I’m in a competitive fantasy football league with some friends, with a lot of pride (and a non-insignificant amount of money) on the line. So, when we started the season, I wanted to find any edge I could to help me draft against them (if you’re not familiar with fantasy football, read this first).

Drafting is a core part of fantasy football, and most fantasy football platforms have a recommendation system to assist with drafting players, but I wanted to make my own – as a learning exercise for myself, but mostly as a way to try and beat the recommendations provided by our platform (ESPN). ESPN’s recommendations only use one dataset (their own) for projecting pre-season player projections, and I wanted to see that if I combined several different fantasy fantasy football projection datasets, I could come up with more accurate model for the probability distribution that generates the projected point totals for each player. Hopefully, that model would give me that edge I was looking for. Ultimately, my goal was to make some sort of app that I could run while I was drafting and into which I could feed (1) the player picked and (2) the position in the draft in which that player was picked, and it would return the best possible candidate for every position when it was my turn to pick. I decided to call this app “DAsHA”, which stands for “Draft Assistance Heuristic Algorithm”.

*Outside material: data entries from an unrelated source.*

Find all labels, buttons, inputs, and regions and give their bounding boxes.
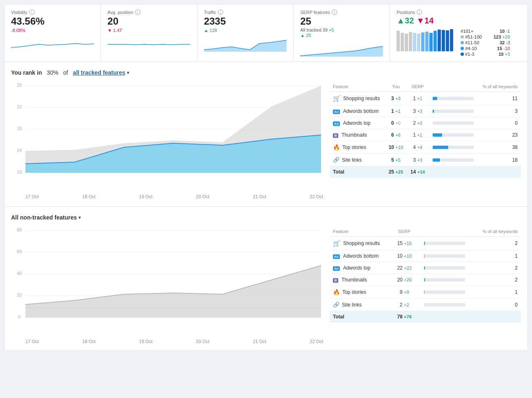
- feature-top-stories-label: Top stories: [342, 144, 366, 150]
- positions-bar-chart: [397, 29, 454, 57]
- pos-51-100-value: 123 +29: [493, 34, 510, 39]
- svg-rect-12: [438, 30, 441, 51]
- nt-col-feature: Feature: [330, 226, 392, 237]
- nt-top-stories-serp: 9 +9: [392, 286, 417, 299]
- serp-features-sub: All tracked 39: [300, 27, 328, 32]
- visibility-label: Visibility: [11, 10, 28, 15]
- svg-text:60: 60: [17, 249, 22, 254]
- nt-col-pct: % of all keywords: [472, 226, 521, 237]
- nt-col-serp: SERP: [392, 226, 417, 237]
- non-tracked-dropdown[interactable]: ▾: [78, 215, 81, 220]
- adwords-bottom-you: 1 +1: [385, 105, 407, 117]
- serp-features-info-icon[interactable]: i: [332, 9, 337, 15]
- feature-thumbnails-label: Thumbnails: [342, 132, 367, 138]
- nt-site-links-bar: [417, 299, 472, 311]
- svg-text:18: 18: [17, 126, 22, 131]
- thumbnails-you: 6 +6: [385, 129, 407, 141]
- svg-rect-14: [446, 30, 449, 51]
- title-link[interactable]: all tracked features: [73, 69, 126, 76]
- metric-traffic: Traffic i 2335 ▲ 128: [197, 5, 294, 62]
- positions-negative: ▼14: [416, 16, 433, 25]
- adwords-bottom-serp: 3 +3: [407, 105, 429, 117]
- table-row: Ad Adwords top 0 +0 2 +2 0: [330, 117, 521, 129]
- title-pre: You rank in: [11, 69, 42, 76]
- feature-shopping-label: Shopping results: [343, 96, 380, 101]
- metric-positions: Positions i ▲32 ▼14: [390, 5, 527, 62]
- nt-adwords-top-serp: 22 +22: [392, 262, 417, 274]
- table-row: 🛒 Shopping results 3 +3 1 +1 11: [330, 92, 521, 105]
- nt-shopping-icon: 🛒: [333, 240, 341, 247]
- avg-position-label: Avg. position: [108, 10, 133, 15]
- adwords-top-you: 0 +0: [385, 117, 407, 129]
- nt-adwords-top-label: Adwords top: [343, 265, 371, 271]
- col-feature: Feature: [330, 82, 385, 92]
- non-tracked-total-row: Total 78 +78: [330, 311, 521, 323]
- table-row: 🔥 Top stories 9 +9 1: [330, 286, 521, 299]
- svg-rect-3: [401, 33, 404, 51]
- nt-total-serp: 78 +78: [392, 311, 417, 323]
- tracked-section-content: 26 22 18 14 10: [11, 82, 521, 199]
- svg-text:26: 26: [17, 82, 22, 87]
- non-tracked-content: 80 60 40 20 0: [11, 226, 521, 344]
- nt-adwords-top-bar: [417, 262, 472, 274]
- svg-text:0: 0: [18, 314, 21, 319]
- nt-top-stories-bar: [417, 286, 472, 299]
- serp-features-value: 25: [300, 16, 383, 27]
- thumbnails-icon: ⊞: [333, 132, 339, 138]
- nt-adwords-top-pct: 2: [472, 262, 521, 274]
- pos-1-3-label: #1-3: [461, 52, 474, 57]
- pos-1-3-value: 10 +3: [498, 52, 510, 57]
- table-row: Ad Adwords top 22 +22 2: [330, 262, 521, 274]
- positions-info-icon[interactable]: i: [417, 9, 422, 15]
- pos-101plus-label: #101+: [461, 29, 473, 34]
- tracked-table-area: Feature You SERP % of all keywords: [330, 82, 521, 199]
- adwords-top-icon: Ad: [333, 120, 341, 126]
- svg-rect-8: [421, 32, 424, 51]
- adwords-top-pct: 0: [478, 117, 521, 129]
- svg-rect-5: [409, 32, 412, 51]
- positions-label: Positions: [397, 10, 415, 15]
- site-links-bar: [429, 154, 478, 166]
- tracked-features-section: You rank in 30% of all tracked features …: [5, 62, 527, 199]
- svg-rect-13: [442, 30, 445, 51]
- visibility-info-icon[interactable]: i: [29, 9, 34, 15]
- nt-top-stories-icon: 🔥: [333, 289, 340, 295]
- tracked-section-dropdown[interactable]: ▾: [127, 70, 129, 75]
- non-tracked-section: All non-tracked features ▾ 80 60 40 20 0: [5, 207, 527, 350]
- pos-row-11-50: #11-50 32 -3: [461, 40, 510, 45]
- site-links-serp: 3 +3: [407, 154, 429, 166]
- top-stories-icon: 🔥: [333, 144, 340, 151]
- shopping-pct: 11: [478, 92, 521, 105]
- avg-position-info-icon[interactable]: i: [135, 9, 140, 15]
- serp-features-chart: [300, 40, 383, 57]
- table-row: ⊞ Thumbnails 6 +6 1 +1 23: [330, 129, 521, 141]
- tracked-chart-x-labels: 17 Oct 18 Oct 19 Oct 20 Oct 21 Oct 22 Oc…: [11, 194, 323, 199]
- nt-shopping-label: Shopping results: [343, 240, 380, 246]
- positions-details: #101+ 10 -1 #51-100 123 +29 #11-50 32 -3…: [397, 29, 521, 57]
- nt-site-links-pct: 0: [472, 299, 521, 311]
- shopping-bar: [429, 92, 478, 105]
- adwords-bottom-icon: Ad: [333, 108, 341, 114]
- adwords-top-serp: 2 +2: [407, 117, 429, 129]
- pos-row-101plus: #101+ 10 -1: [461, 29, 510, 34]
- pos-4-10-value: 15 -10: [497, 46, 510, 51]
- nt-total-label: Total: [330, 311, 392, 323]
- col-pct: % of all keywords: [478, 82, 521, 92]
- avg-position-value: 20: [108, 16, 190, 27]
- adwords-top-bar: [429, 117, 478, 129]
- table-row: 🔗 Site links 2 +2 0: [330, 299, 521, 311]
- traffic-info-icon[interactable]: i: [218, 9, 223, 15]
- feature-site-links-label: Site links: [342, 157, 362, 163]
- title-mid: of: [63, 69, 68, 76]
- nt-adwords-bottom-pct: 1: [472, 250, 521, 262]
- table-row: Ad Adwords bottom 1 +1 3 +3 3: [330, 105, 521, 117]
- thumbnails-bar: [429, 129, 478, 141]
- svg-rect-7: [417, 34, 420, 51]
- top-stories-bar: [429, 141, 478, 154]
- svg-rect-11: [433, 31, 437, 51]
- col-you: You: [385, 82, 407, 92]
- svg-text:80: 80: [17, 227, 22, 232]
- nt-thumbnails-pct: 2: [472, 274, 521, 286]
- shopping-serp: 1 +1: [407, 92, 429, 105]
- pos-101plus-value: 10 -1: [500, 29, 510, 34]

This post is Part One of how I built DAsHA – here, I’ll cover the model that I used to project player performance (and the reason I chose it), how I collected and prepared the various datasets that I needed, and how I generated the model to power the algorithm.

Fantasy football point projections are powered by probability distributions – each player has a given probability of scoring your team a given number of points based on the player’s skill, their position, and their week-over-week matchup. Therefore, the model I needed to use had to be one that could estimate a probability density function. One of the classic tools for this type of estimation is a histogram, which works by plotting a curve over a series of buckets that represent different subsets of the range of values in the dataset, and then the data are sorted into the buckets to represent frequency (with the higher buckets representing values that occur more frequently in the dataset). You can fit a Gaussian curve to a histogram to normalize the data, and this gives you a relatively accurate estimation for assessing the probability distribution of a given variable (in our case, fantasy points).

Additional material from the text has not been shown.